In this study, RT-qPCR was used to show the significantly increased expression of MIR210HG in 30 pairs of hepatoblastoma tissues compared with adjacent healthy liver tissues; similar results were observed in hepatoblastoma cells and normal liver cell lines. We also found that miR210HG knockdown significantly suppressed tumor growth in vivo and significantly suppressed hepatoblastoma cell viability, proliferation, invasion, and migration in vitro.
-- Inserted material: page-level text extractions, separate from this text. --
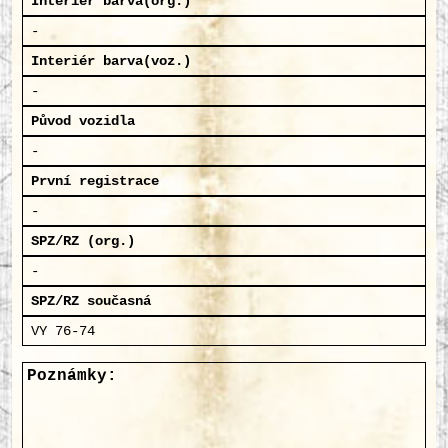
Interiér barva(org.)
-
Interiér barva(voz.)
-
Původ vozidla
-
První registrace
-
SPZ/RZ (org.)
-
SPZ/RZ současná
VY 76-74
Poznámky:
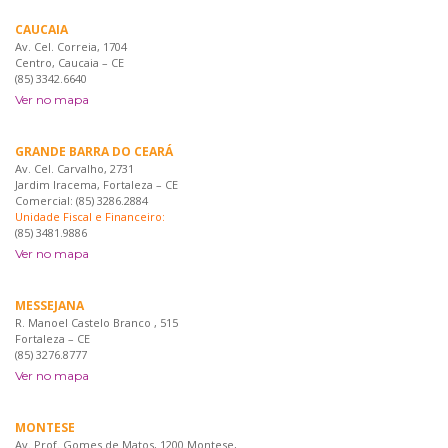
CAUCAIA
Av. Cel. Correia, 1704
Centro, Caucaia – CE
(85) 3342.6640
Ver no mapa
GRANDE BARRA DO CEARÁ
Av. Cel. Carvalho, 2731
Jardim Iracema, Fortaleza – CE
Comercial: (85) 3286.2884
Unidade Fiscal e Financeiro:
(85) 3481.9886
Ver no mapa
MESSEJANA
R. Manoel Castelo Branco , 515
Fortaleza – CE
(85) 3276.8777
Ver no mapa
MONTESE
Av. Prof. Gomes de Matos, 1200 Montese,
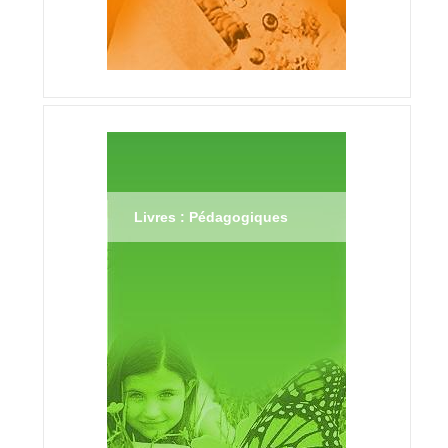
Livres : Pédagogiques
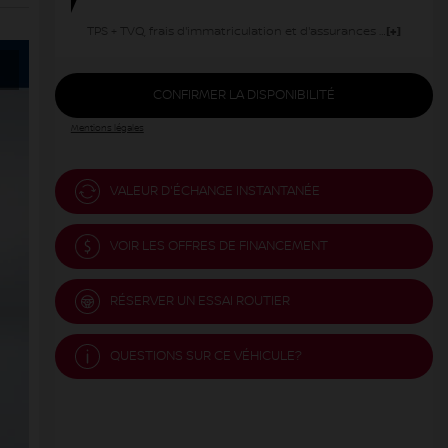
TPS + TVQ, frais d'immatriculation et d'assurances non inclus.
CONFIRMER LA DISPONIBILITÉ
Mentions légales
VALEUR D'ÉCHANGE INSTANTANÉE
VOIR LES OFFRES DE FINANCEMENT
RÉSERVER UN ESSAI ROUTIER
QUESTIONS SUR CE VÉHICULE?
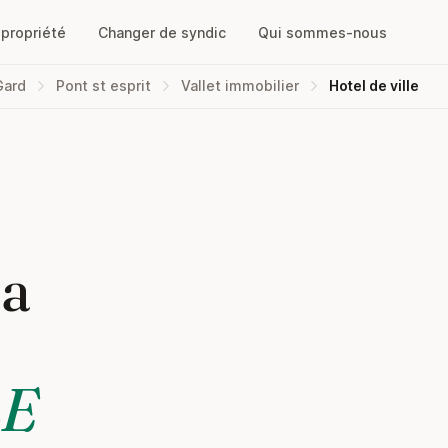
opropriété
Changer de syndic
Qui sommes-nous
Gard
Pont st esprit
Vallet immobilier
Hotel de ville
la
LE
Recent work has shown that lncRNAs act as competitive endogenous RNAs, which adsorb miRNAs and regulate physiological and pathological processes. Here, we used the bioinformatics database RegRNA 2.0 to predict the target miRNA of MIR210HG. miRNAs negatively regulate gene expression through binding mRNAs, and miR-608 was previously shown to regulate the expression of FOXO6, TEAD2, and other target proteins to influence cancer progression.[15,18] We found that MIR210HG could bind miR-608 and reduce its expression in HepG2 cells. We also showed that miR-608 knockdown promoted hepatoblastoma cell viability, proliferation, invasion, and migration in vitro. These results indicate that MIR210HG binds miR-608 to regulate the progression of hepatoblastoma.
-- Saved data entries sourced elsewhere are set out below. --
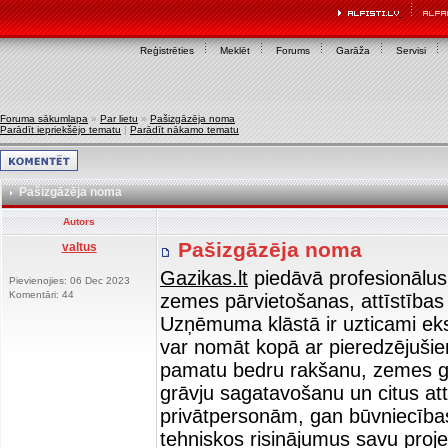
Reģistrēties
Meklēt
Forums
Garāža
Servisi
Foruma sākumlapa
»
Par lietu
»
Pašizgāzēja noma
Parādīt iepriekšējo tematu
|
Parādīt nākamo tematu
Pašizgāzēja noma
Autors
Pašizgāzēja noma
valtus
Gazikas.lt
piedāvā profesionālus
Pievienojies: 06 Dec 2023
Komentāri: 44
zemes pārvietošanas, attīstības 
Uzņēmuma klāstā ir uzticami ekska
var nomāt kopā ar pieredzējušie
pamatu bedru rakšanu, zemes ga
grāvju sagatavošanu un citus attī
privātpersonām, gan būvniecība
tehniskos risinājumus savu proje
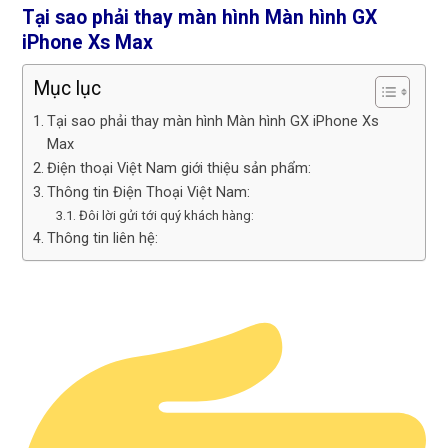
Tại sao phải thay màn hình Màn hình GX
iPhone Xs Max
Mục lục
Tại sao phải thay màn hình Màn hình GX iPhone Xs
Max
Điện thoại Việt Nam giới thiệu sản phẩm:
Thông tin Điện Thoại Việt Nam:
Đôi lời gửi tới quý khách hàng:
Thông tin liên hệ:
miR-608 was recently reported to act as an inhibitor in non-small cell lung cancer cells by regulating the expression of TEAD2. Additionally, Wang et al. found that miR-608 is associated with the risk of HCC in a large-scale population. Here, we found that FOXO6 mRNA is a potential target of miR-608. The downregulation of FOXO6 has been shown to inhibit proliferation, invasion, and glycolysis in colorectal cancer cells, while FOXO6 was also found to play an important role in HCC, especially in epithelial–mesenchymal transition (EMT). EMT is critical in the development of cancer through its effects on cancer cell proliferation, migration, and invasion, and the decreased expression of FOXO6 in breast cancer was previously reported to promote EMT, migration, and proliferation in cancer cells. In this work, we found that decreased expression of MIR210HG increased the protein expression of E-cadherin and decreased that of N-cadherin and vimentin, whereas this was partially restored when FOXO6 expression was increased or miR-608 levels decreased. These results indicate that EMT in human hepatoblastoma cells is regulated by the MIR210HG–miR608–FOXO6 axis.
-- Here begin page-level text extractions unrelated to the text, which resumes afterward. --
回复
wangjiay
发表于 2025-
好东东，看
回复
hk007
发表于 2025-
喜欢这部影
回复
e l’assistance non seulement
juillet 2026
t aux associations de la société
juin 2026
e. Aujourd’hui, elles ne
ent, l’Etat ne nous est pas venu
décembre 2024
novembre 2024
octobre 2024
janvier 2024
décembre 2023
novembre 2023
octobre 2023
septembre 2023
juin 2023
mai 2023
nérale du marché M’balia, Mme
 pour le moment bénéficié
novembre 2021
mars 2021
No target drugs for MIR210HG, miR-608, or FOXO6 are currently in experimental or clinical trial stages, suggesting there is still relatively little research about their roles in cancers, so these should be further studied. In our future work, we aim to investigate the expression levels of MIR210HG, miR-608, and FOXO6 in the serum of patients with hepatoblastoma to determine whether the MIR210HG–miR-608–FOXO6 axis has an indicative effect on the prognosis of hepatoblastoma patients.

Conclusions

In this study, we demonstrated that MIR210HG was highly expressed in hepatoblastoma tissues and cell lines, and that the knockdown of MIR210HG inhibited hepatoblastoma development through binding to miR-608 and upregulating FOXO6. Our results suggest that the MIR210HG–miR-608–FOXO6 axis could be a novel target for hepatoblastoma treatment.